# Fast forward too fast, rewind goes forwards?



## osd1000 (May 3, 2011)

Hurrah, I have my new TiVo, and it seems to work. Except that when trying to watch (OK, listen to) the one programme it's recorded so far ("The Archers") the fast forward button is ludicrously sensitive and jumps several minutes at a time. Stranger still, the rewind button fast forwards too.

Wibble?

(S)


----------



## OzSat (Feb 15, 2001)

osd1000 said:


> Hurrah, I have my new TiVo, and it seems to work. Except that when trying to watch (OK, listen to) the one programme it's recorded so far ("The Archers") the fast forward button is ludicrously sensitive and jumps several minutes at a time. Stranger still, the rewind button fast forwards too.
> 
> Wibble?
> 
> (S)


It's well reported that trickplay doesn't work too well on radio stuff.

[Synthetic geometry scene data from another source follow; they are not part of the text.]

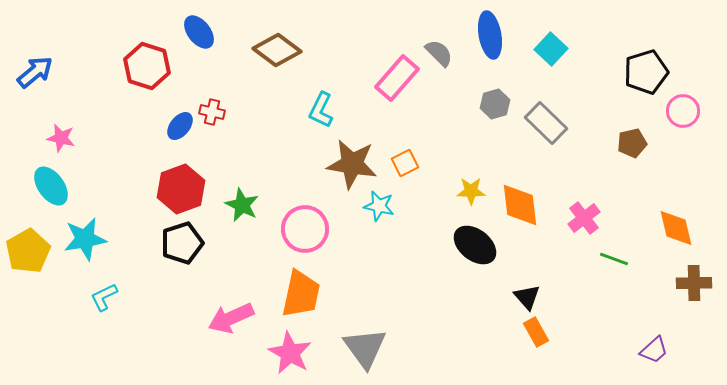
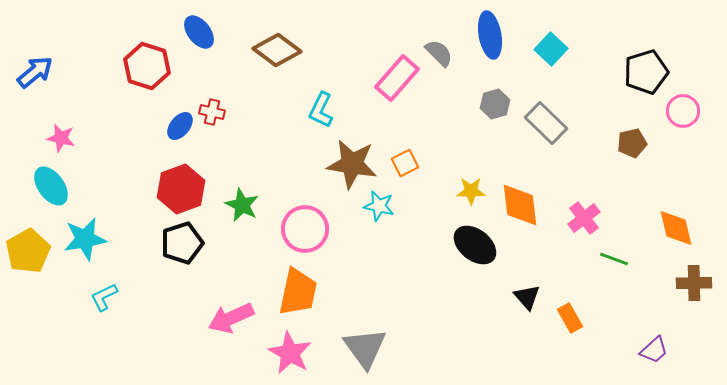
orange trapezoid at (301, 294): moved 3 px left, 2 px up
orange rectangle at (536, 332): moved 34 px right, 14 px up
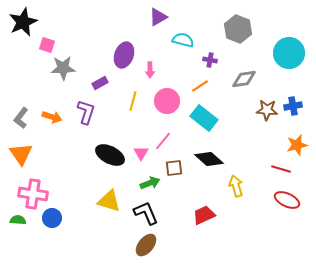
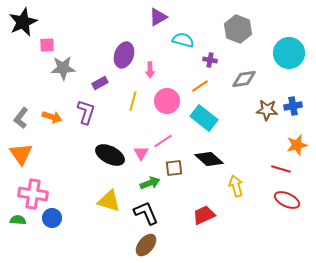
pink square: rotated 21 degrees counterclockwise
pink line: rotated 18 degrees clockwise
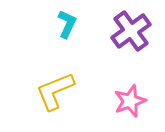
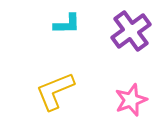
cyan L-shape: rotated 64 degrees clockwise
pink star: moved 1 px right, 1 px up
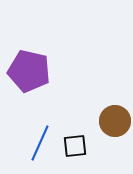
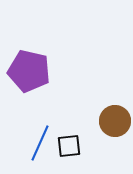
black square: moved 6 px left
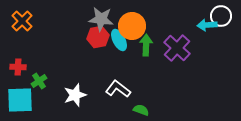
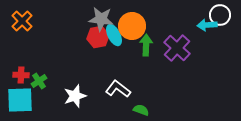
white circle: moved 1 px left, 1 px up
cyan ellipse: moved 5 px left, 5 px up
red cross: moved 3 px right, 8 px down
white star: moved 1 px down
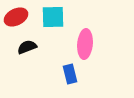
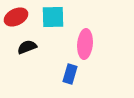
blue rectangle: rotated 30 degrees clockwise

There is a sticky thread with many of the known issues.


----------



## jethrouk (May 7, 2011)

are you sure you are using 'FF' button and not 'ff skip' (you described jumping)

If you are FFwarding hell for leather and press Rew it just slooooooooooooows down (keeps going forward) - i actually find this more intuitive and wanted it on V+

Also if you are FFwarding and just press play it automatically skips back a few seconds and plays from there which is brilliant and means you dont need the reactions of a fly


----------



## osd1000 (May 3, 2011)

Yes, definitely using the ff button.

The TiVo has now recorded some TV, and that behaves as I expect (more or less as the S1 TiVo behaved) so it's just a weird radio-specific bug. It's annoying with "The Archers" since I invariably want to fast forward past the news and "Front Row" trailer, but I can go and make tea or something rather than use fast forward.

(S)


----------



## Major dude (Oct 28, 2002)

osd1000 said:


> Yes, definitely using the ff button.
> 
> The TiVo has now recorded some TV, and that behaves as I expect (more or less as the S1 TiVo behaved) so it's just a weird radio-specific bug. It's annoying with "The Archers" since I invariably want to fast forward past the news and "Front Row" trailer, but I can go and make tea or something rather than use fast forward.
> 
> (S)


Yes I have had the same problem with radio recordings, it just does not navigate properly. TV recordings navigate as you would expect.


----------



## tdenson (Oct 3, 2002)

osd1000 said:


> Yes, definitely using the ff button.
> 
> The TiVo has now recorded some TV, and that behaves as I expect (more or less as the S1 TiVo behaved) so it's just a weird radio-specific bug. It's annoying with "The Archers" since I invariably want to fast forward past the news and "Front Row" trailer, but I can go and make tea or something rather than use fast forward.
> 
> (S)


However the 30 second skip works


----------